There’s no point going on about it, but the fact remains that every time we see kids – and we see kids every day, every where, damn it! – I think of how nice it would be to have our own, and I wonder when it’s ever going to happen and whether it’s ever going to happen. Life goes on, I don’t get all depressed and blue, like I used to, but I still think of it and it still pricks me, every day.
We had heard that it might be easier (read, quicker) to adopt from Calcutta, so with great hopes we approached a well-reputed agency over there… but after meeting my father-in-law three times and Amit once, they said, “Sorry, we don’t really encourage out-of-state applicants. Come back in January. Or don’t.”
We were thinking, vaguely, of trying yet another agency in Calcutta, but without putting our hearts into it. I thought Bangalore was our best hope and it looks like being a long wait.
Then, we got a call. They’ve got twins! In Tamil Nadu. Are we interested?
You bet we are!
It’s true, they’re 13 months old, so we have already missed the first step, the first word and all that. They’re probably already rattling away entire sentences in Tamil. But, if we get them, we’ll have them the rest of our lives at least, won’t we? Even if we’ll have to jump straight into the potty training part, without any of the cute, cuddly, waddling around on all fours part. (I hate when people tell me how lucky I’ll be to miss out on the long nights and the early months.
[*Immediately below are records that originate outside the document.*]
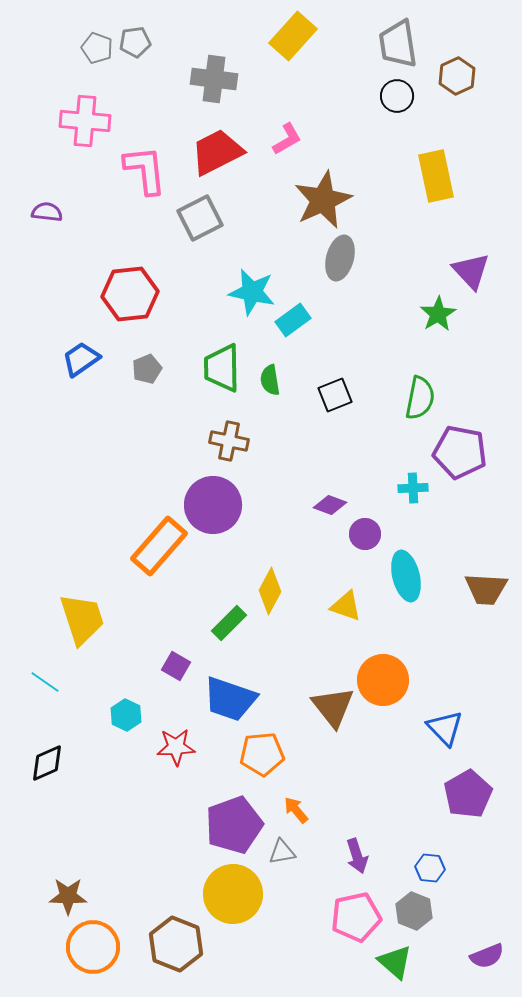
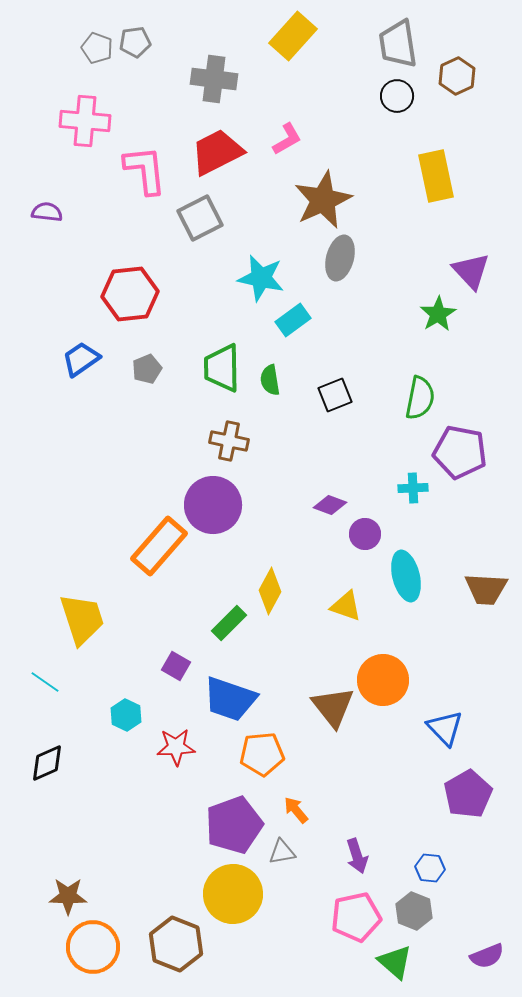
cyan star at (252, 292): moved 9 px right, 14 px up
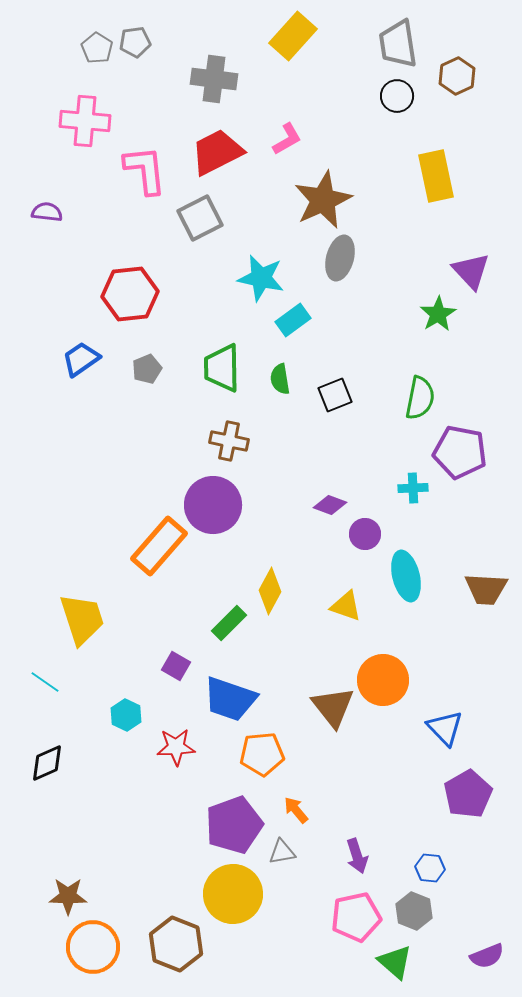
gray pentagon at (97, 48): rotated 12 degrees clockwise
green semicircle at (270, 380): moved 10 px right, 1 px up
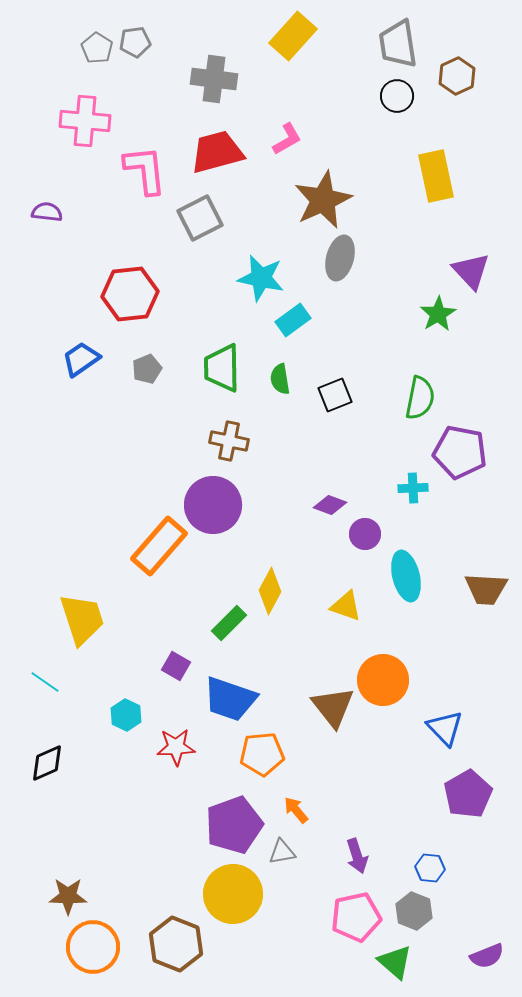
red trapezoid at (217, 152): rotated 12 degrees clockwise
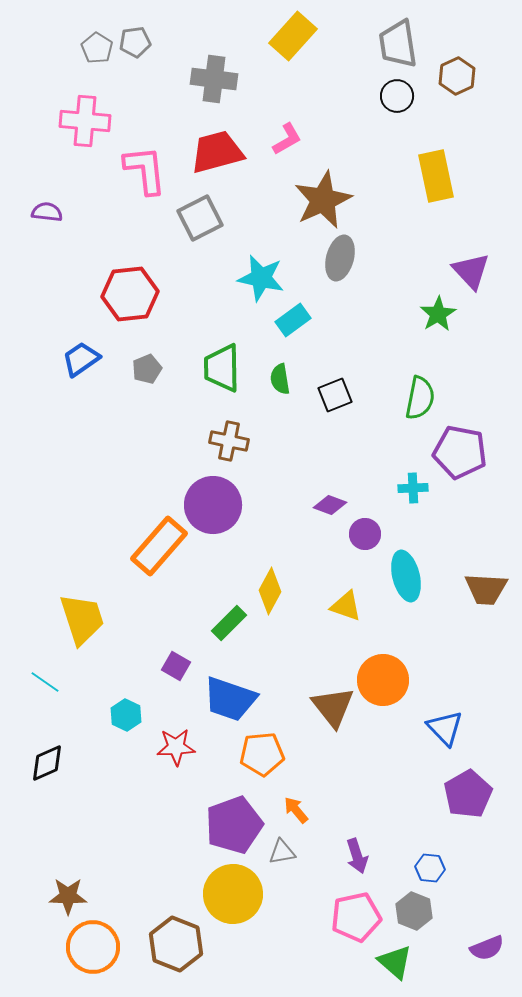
purple semicircle at (487, 956): moved 8 px up
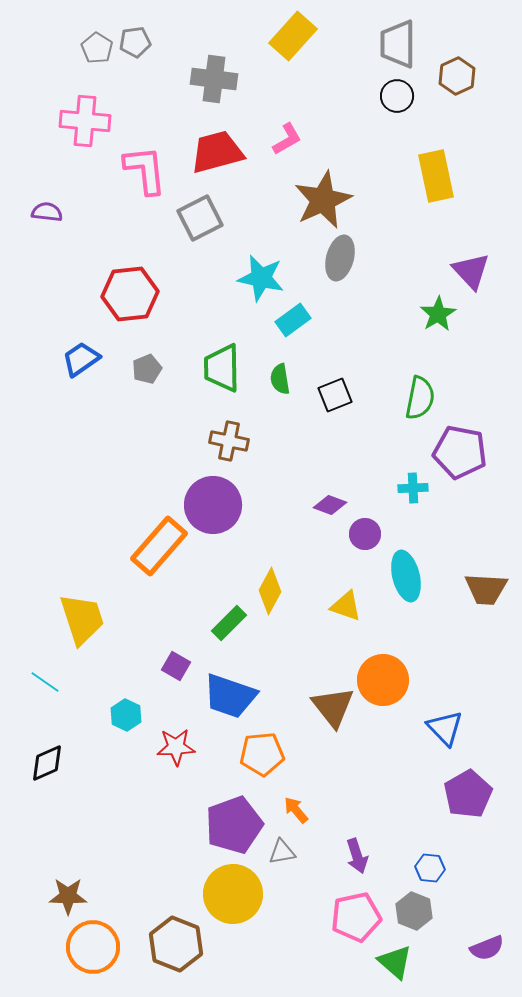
gray trapezoid at (398, 44): rotated 9 degrees clockwise
blue trapezoid at (230, 699): moved 3 px up
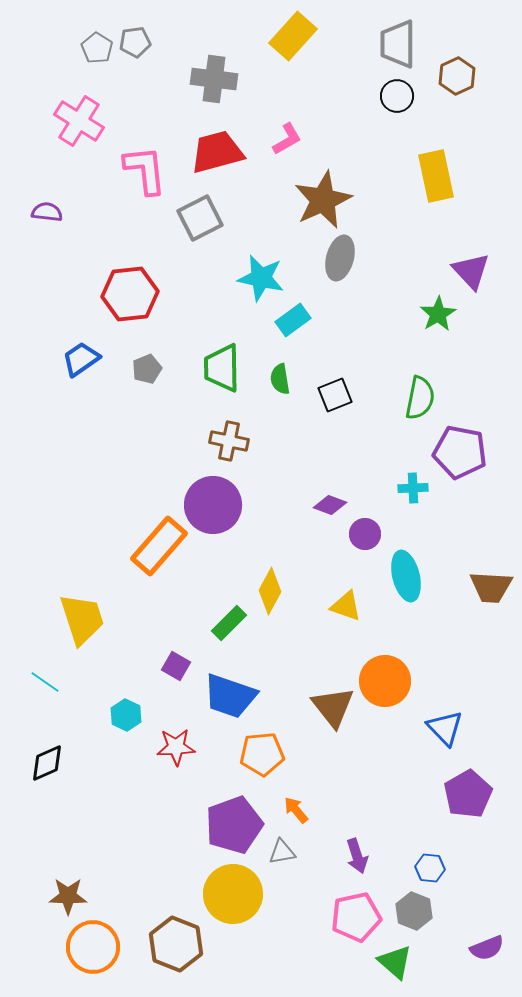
pink cross at (85, 121): moved 6 px left; rotated 27 degrees clockwise
brown trapezoid at (486, 589): moved 5 px right, 2 px up
orange circle at (383, 680): moved 2 px right, 1 px down
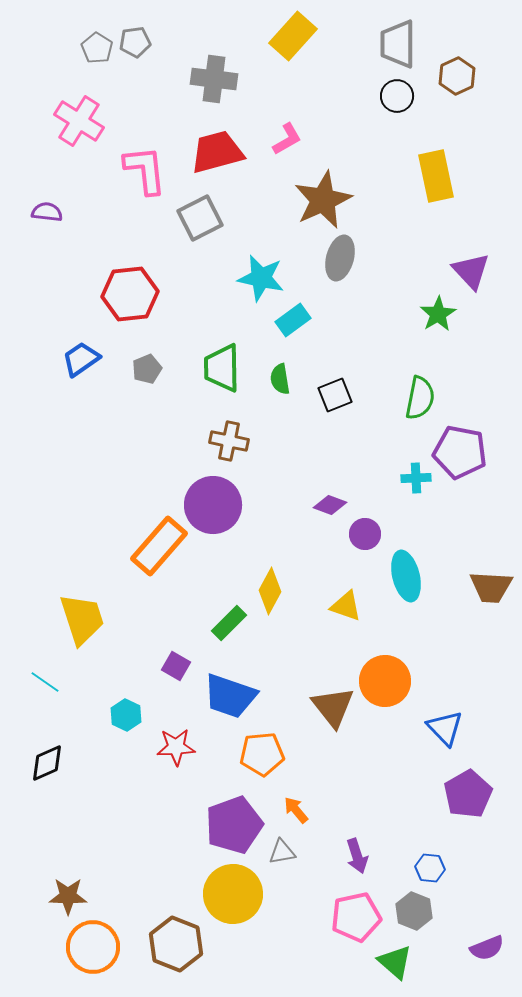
cyan cross at (413, 488): moved 3 px right, 10 px up
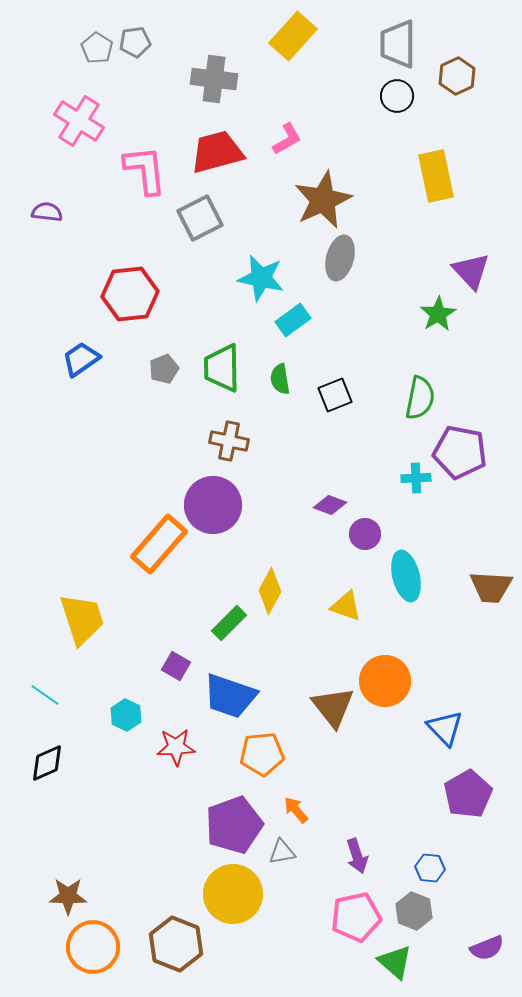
gray pentagon at (147, 369): moved 17 px right
orange rectangle at (159, 546): moved 2 px up
cyan line at (45, 682): moved 13 px down
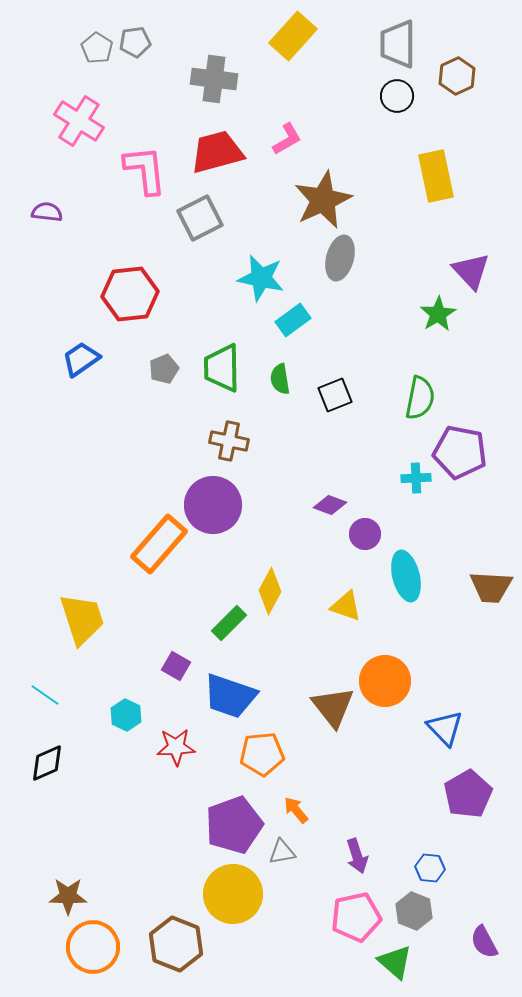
purple semicircle at (487, 948): moved 3 px left, 6 px up; rotated 84 degrees clockwise
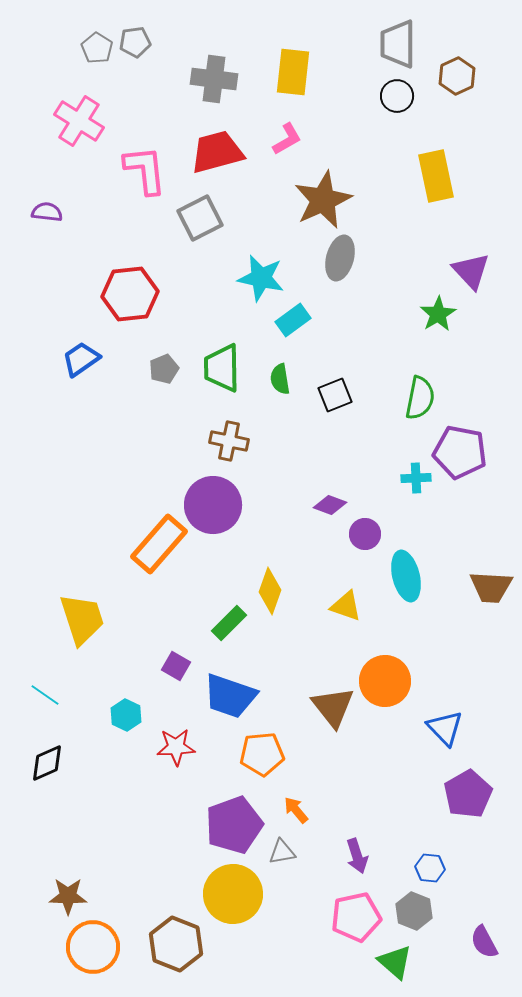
yellow rectangle at (293, 36): moved 36 px down; rotated 36 degrees counterclockwise
yellow diamond at (270, 591): rotated 9 degrees counterclockwise
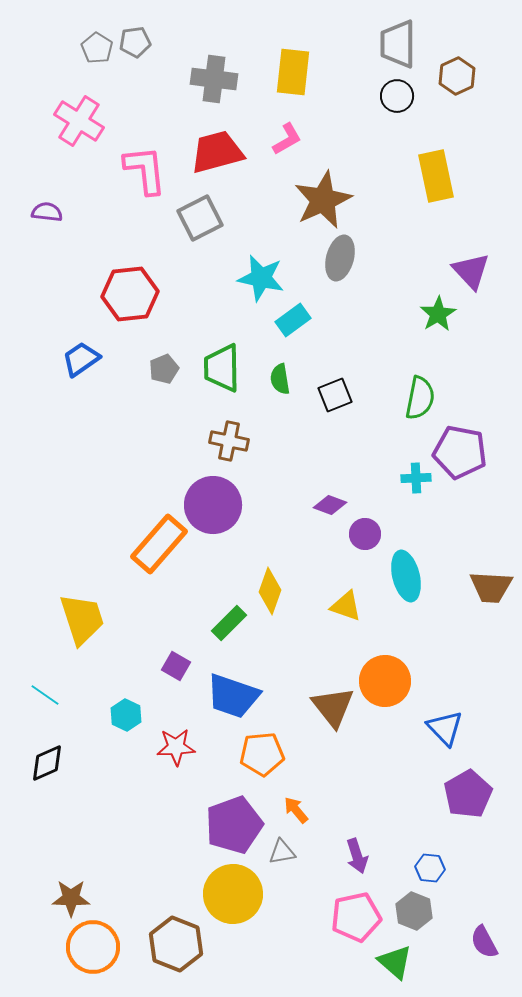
blue trapezoid at (230, 696): moved 3 px right
brown star at (68, 896): moved 3 px right, 2 px down
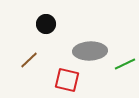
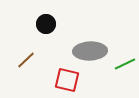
brown line: moved 3 px left
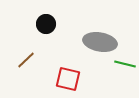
gray ellipse: moved 10 px right, 9 px up; rotated 12 degrees clockwise
green line: rotated 40 degrees clockwise
red square: moved 1 px right, 1 px up
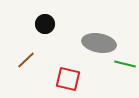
black circle: moved 1 px left
gray ellipse: moved 1 px left, 1 px down
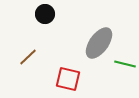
black circle: moved 10 px up
gray ellipse: rotated 64 degrees counterclockwise
brown line: moved 2 px right, 3 px up
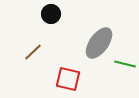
black circle: moved 6 px right
brown line: moved 5 px right, 5 px up
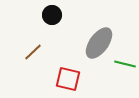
black circle: moved 1 px right, 1 px down
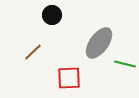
red square: moved 1 px right, 1 px up; rotated 15 degrees counterclockwise
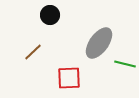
black circle: moved 2 px left
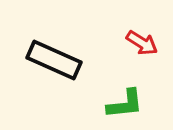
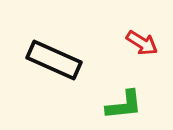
green L-shape: moved 1 px left, 1 px down
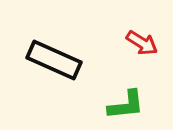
green L-shape: moved 2 px right
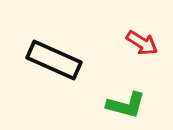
green L-shape: rotated 21 degrees clockwise
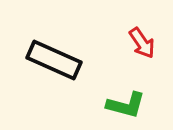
red arrow: rotated 24 degrees clockwise
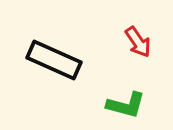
red arrow: moved 4 px left, 1 px up
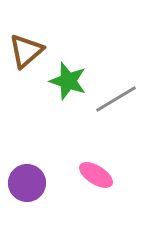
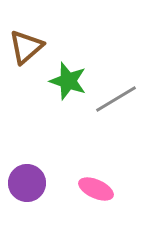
brown triangle: moved 4 px up
pink ellipse: moved 14 px down; rotated 8 degrees counterclockwise
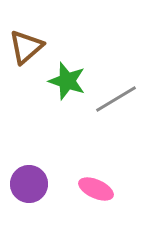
green star: moved 1 px left
purple circle: moved 2 px right, 1 px down
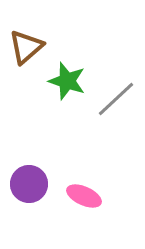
gray line: rotated 12 degrees counterclockwise
pink ellipse: moved 12 px left, 7 px down
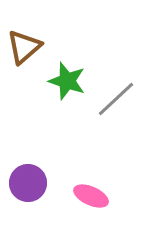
brown triangle: moved 2 px left
purple circle: moved 1 px left, 1 px up
pink ellipse: moved 7 px right
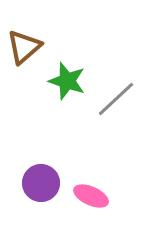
purple circle: moved 13 px right
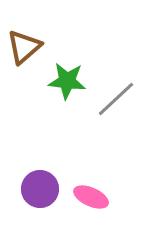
green star: rotated 12 degrees counterclockwise
purple circle: moved 1 px left, 6 px down
pink ellipse: moved 1 px down
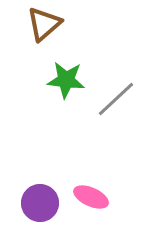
brown triangle: moved 20 px right, 23 px up
green star: moved 1 px left, 1 px up
purple circle: moved 14 px down
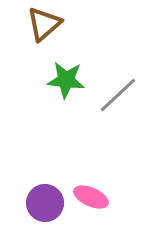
gray line: moved 2 px right, 4 px up
purple circle: moved 5 px right
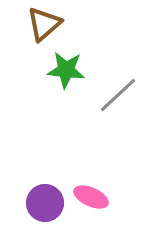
green star: moved 10 px up
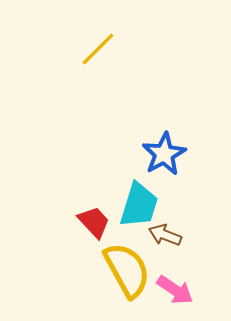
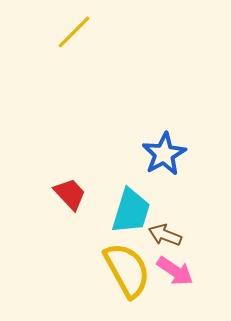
yellow line: moved 24 px left, 17 px up
cyan trapezoid: moved 8 px left, 6 px down
red trapezoid: moved 24 px left, 28 px up
pink arrow: moved 19 px up
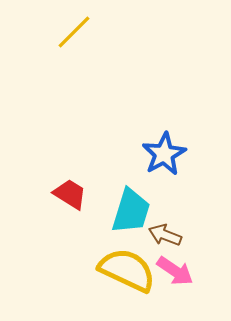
red trapezoid: rotated 15 degrees counterclockwise
yellow semicircle: rotated 36 degrees counterclockwise
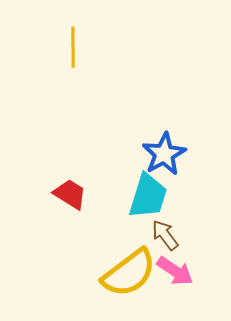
yellow line: moved 1 px left, 15 px down; rotated 45 degrees counterclockwise
cyan trapezoid: moved 17 px right, 15 px up
brown arrow: rotated 32 degrees clockwise
yellow semicircle: moved 2 px right, 3 px down; rotated 118 degrees clockwise
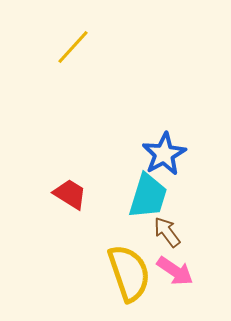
yellow line: rotated 42 degrees clockwise
brown arrow: moved 2 px right, 3 px up
yellow semicircle: rotated 72 degrees counterclockwise
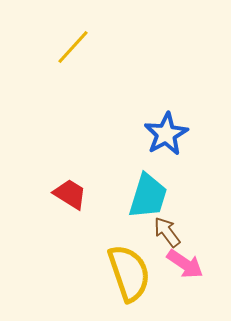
blue star: moved 2 px right, 20 px up
pink arrow: moved 10 px right, 7 px up
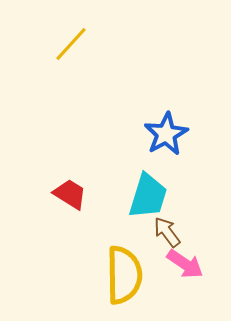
yellow line: moved 2 px left, 3 px up
yellow semicircle: moved 5 px left, 2 px down; rotated 18 degrees clockwise
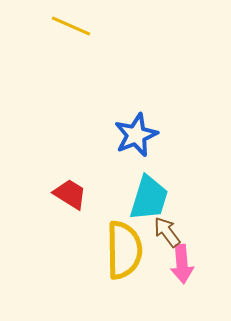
yellow line: moved 18 px up; rotated 72 degrees clockwise
blue star: moved 30 px left, 1 px down; rotated 6 degrees clockwise
cyan trapezoid: moved 1 px right, 2 px down
pink arrow: moved 3 px left; rotated 51 degrees clockwise
yellow semicircle: moved 25 px up
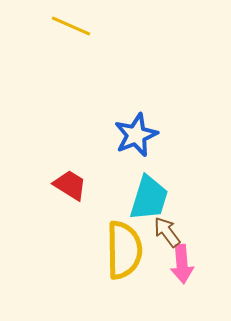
red trapezoid: moved 9 px up
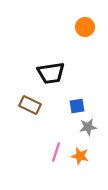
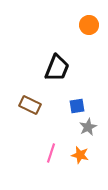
orange circle: moved 4 px right, 2 px up
black trapezoid: moved 6 px right, 5 px up; rotated 60 degrees counterclockwise
gray star: rotated 18 degrees counterclockwise
pink line: moved 5 px left, 1 px down
orange star: moved 1 px up
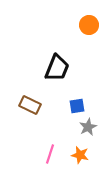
pink line: moved 1 px left, 1 px down
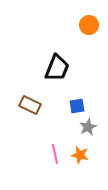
pink line: moved 5 px right; rotated 30 degrees counterclockwise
I really don’t think missing out on the teeniest bit of it, however tiring, is “lucky” and if people think it is, they should try it, before they say it.)
Anyway, so, twins. That means two. Girls. I know I shouldn’t get my hopes up – it’s too early to say anything and lots of things could go wrong… I shouldn’t be declaring it to the world at large right now… it’s like telling everyone you’re pregnant the morning after the night before. But, hope and anguish are fighting a pitched battle inside me, and I can’t keep quiet about this right now.
I wish Amit weren’t such a staunch atheist… crazy (and corny) though it sounds, I’d be happier if I knew there were two of us praying for this to work out.
Naturally, I’ll keep you all posted.